### Problem description:
Would you copy each line of the data below that has "zijn"?

---------- Provided records

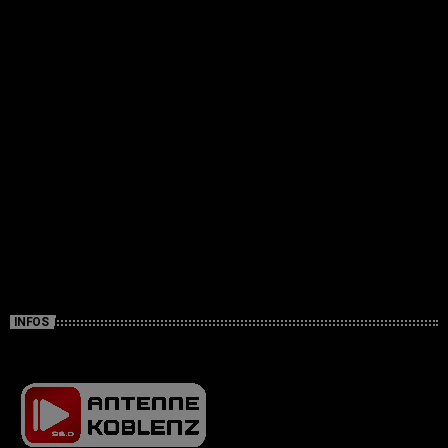
INFOS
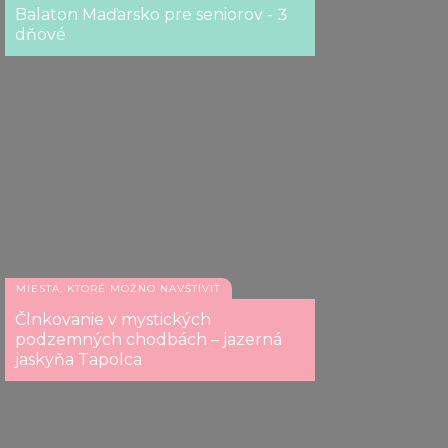
Balaton Maďarsko pre seniorov - 3
dňové
MIESTA, KTORÉ MOŽNO NAVŠTÍVIŤ
Člnkovanie v mystických
podzemných chodbách – jazerná
jaskyňa Tapolca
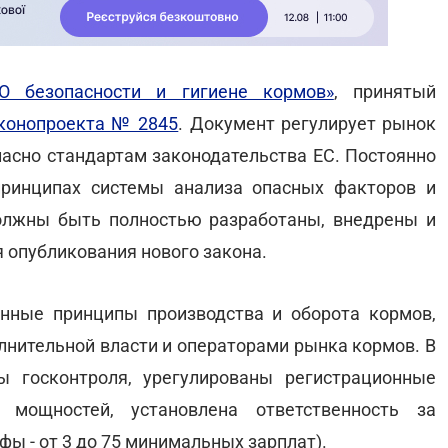
О безопасности и гигиене кормов»
, принятый
конопроекта № 2845
. Документ регулирует рынок
ласно стандартам законодательства ЕС. Постоянно
ринципах системы анализа опасных факторов и
должны быть полностью разработаны, внедрены и
я опубликования нового закона.
нные принципы производства и оборота кормов,
лнительной власти и операторами рынка кормов. В
ы госконтроля, урегулированы регистрационные
 мощностей, установлена ответственность за
ы - от 3 до 75 минимальных зарплат).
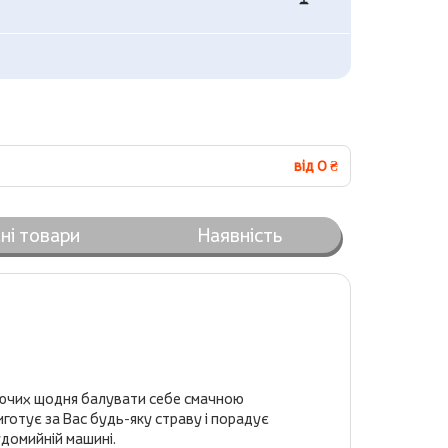
від 0 ₴
ні товари
Наявність
жаючих щодня балувати себе смачною
готує за Вас будь-яку страву і порадує
удомийній машині.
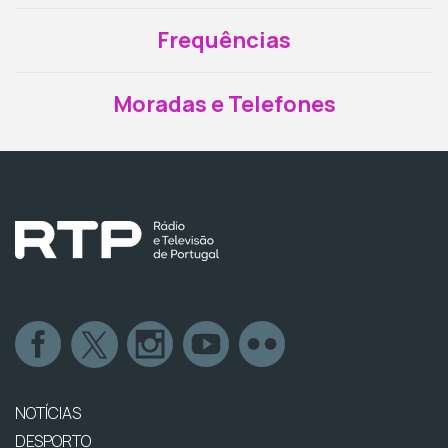
Frequências
Moradas e Telefones
NOTÍCIAS
DESPORTO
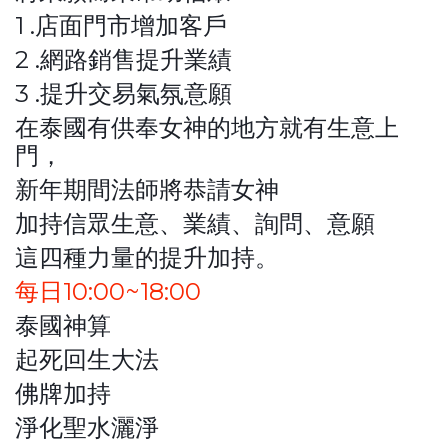
1 .店面門市增加客戶
2 .網路銷售提升業績
3 .提升交易氣氛意願
在泰國有供奉女神的地方就有生意上
門，
新年期間法師將恭請女神
加持信眾生意、業績、詢問、意願
這四種力量的提升加持。
每日10:00~18:00
泰國神算
起死回生大法
佛牌加持
淨化聖水灑淨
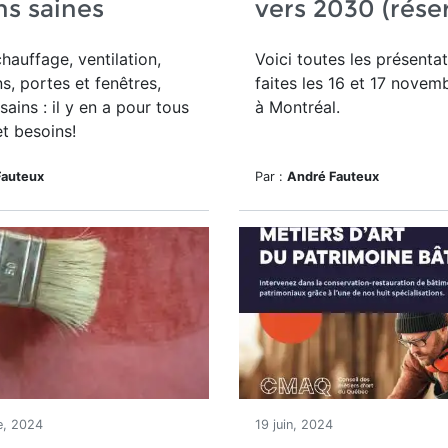
s saines
vers 2030 (réser
chauffage, ventilation,
Voici toutes les présenta
s, portes et fenêtres,
faites les 16 et 17 novem
ains : il y en a pour tous
à Montréal.
et besoins!
Fauteux
Par :
André Fauteux
e, 2024
19 juin, 2024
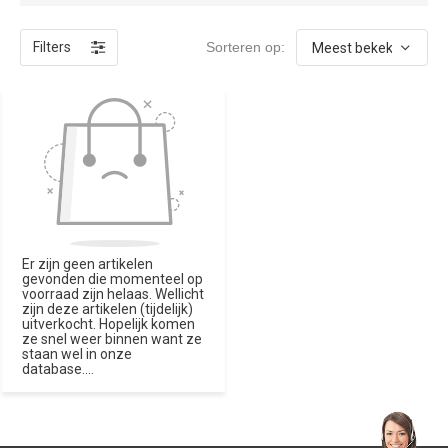
Filters
Sorteren op:
Er zijn geen artikelen
gevonden die momenteel op
voorraad zijn helaas. Wellicht
zijn deze artikelen (tijdelijk)
uitverkocht. Hopelijk komen
ze snel weer binnen want ze
staan wel in onze
database....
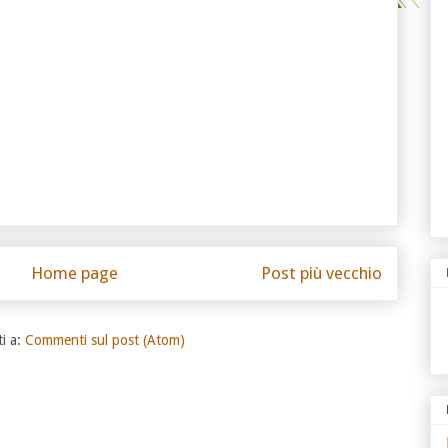
Home page
Post più vecchio
ti a:
Commenti sul post (Atom)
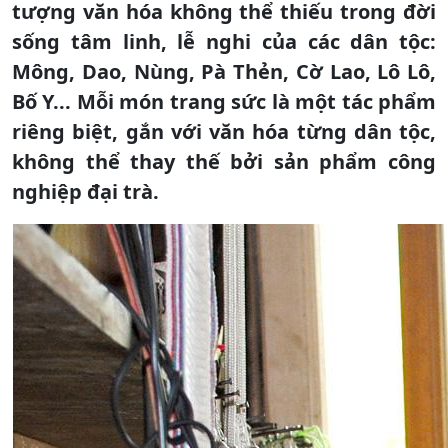
tượng văn hóa không thể thiếu trong đời
sống tâm linh, lễ nghi của các dân tộc:
Mông, Dao, Nùng, Pà Thẻn, Cờ Lao, Lô Lô,
Bố Y... Mỗi món trang sức là một tác phẩm
riêng biệt, gắn với văn hóa từng dân tộc,
không thể thay thế bởi sản phẩm công
nghiệp đại trà.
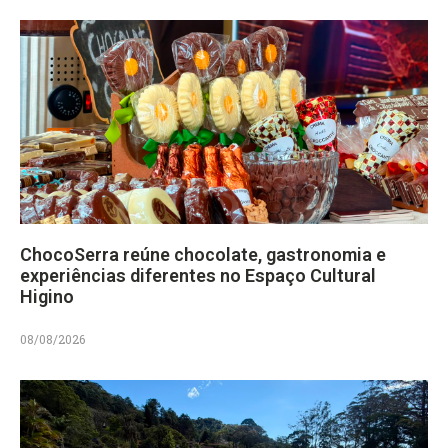
ChocoSerra reúne chocolate, gastronomia e
experiências diferentes no Espaço Cultural
Higino
08/08/2026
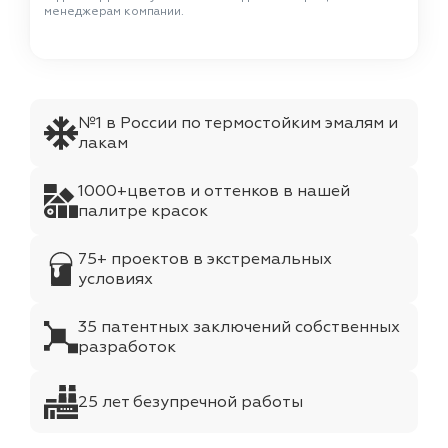
менеджерам компании.
№1 в России по термостойким эмалям и
лакам
1000+цветов и оттенков в нашей
палитре красок
75+ проектов в экстремальных
условиях
35 патентных заключений собственных
разработок
25 лет безупречной работы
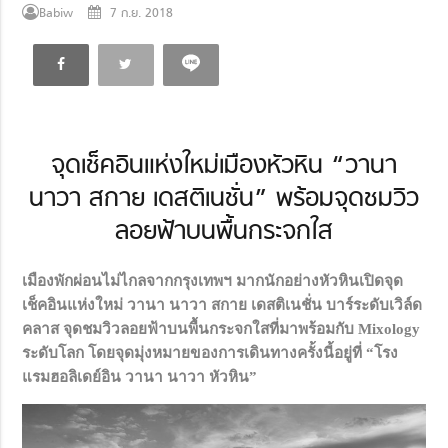
Babiw
7 ก.ย. 2018
จุดเช็คอินแห่งใหม่เมืองหัวหิน “วานา
นาวา สกาย เดสติเนชั่น” พร้อมจุดชมวิว
ลอยฟ้าบนพื้นกระจกใส
เมืองพักผ่อนไม่ไกลจากกรุงเทพฯ มากนักอย่างหัวหินเปิดจุด
เช็คอินแห่งใหม่ วานา นาวา สกาย เดสติเนชั่น บาร์ระดับเวิล์ด
คลาส จุดชมวิวลอยฟ้าบนพื้นกระจกใสที่มาพร้อมกับ Mixology
ระดับโลก โดยจุดมุ่งหมายของการเดินทางครั้งนี้อยู่ที่ “โรง
แรมฮอลิเดย์อิน วานา นาวา หัวหิน”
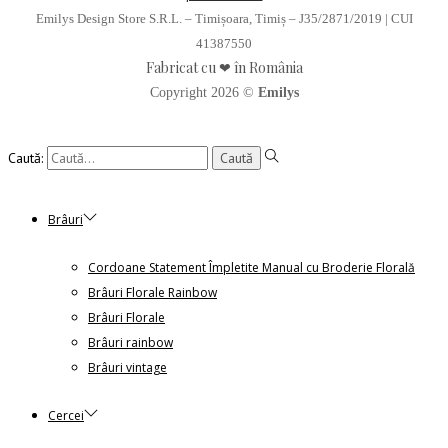
Emilys Design Store S.R.L. – Timișoara, Timiș – J35/2871/2019 | CUI
41387550
Fabricat cu ❤ în România
Copyright 2026 ©
Emilys
Caută:
Brâuri
Cordoane Statement Împletite Manual cu Broderie Florală
Brâuri Florale Rainbow
Brâuri Florale
Brâuri rainbow
Brâuri vintage
Cercei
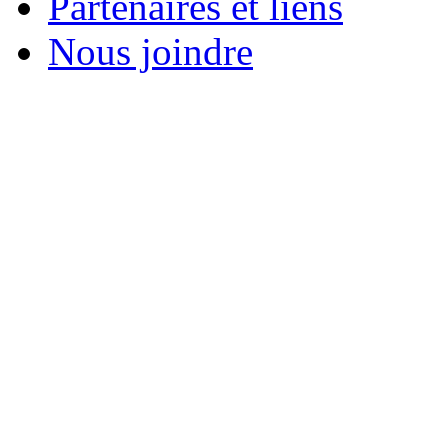
Partenaires et liens
Nous joindre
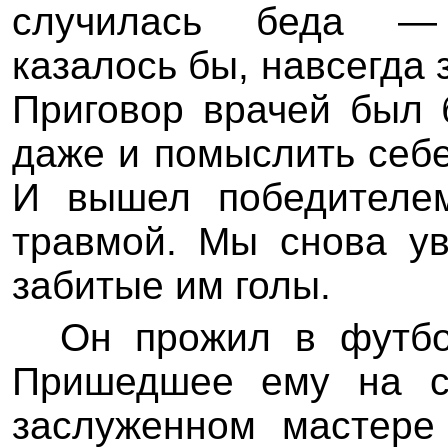
случилась беда — 
казалось бы, навсегда 
Приговор врачей был 
даже и помыслить себе
И вышел победителе
травмой. Мы снова ув
забитые им голы.
Он прожил в футбо
Пришедшее ему на с
заслуженном мастере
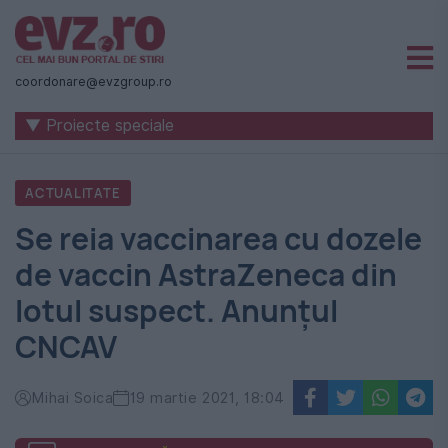
Știri
naționale
coordonare@evzgroup.ro
și
▼ Proiecte speciale
internaționale
|
ACTUALITATE
România
Se reia vaccinarea cu dozele
-
de vaccin AstraZeneca din
Evenimentul
lotul suspect. Anunțul
Zilei
CNCAV
Mihai Soica
19 martie 2021, 18:04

--------------------

### Reply to the task:
Er zijn geen artikelen
voorraad zijn helaas. Wellicht
zijn deze artikelen (tijdelijk)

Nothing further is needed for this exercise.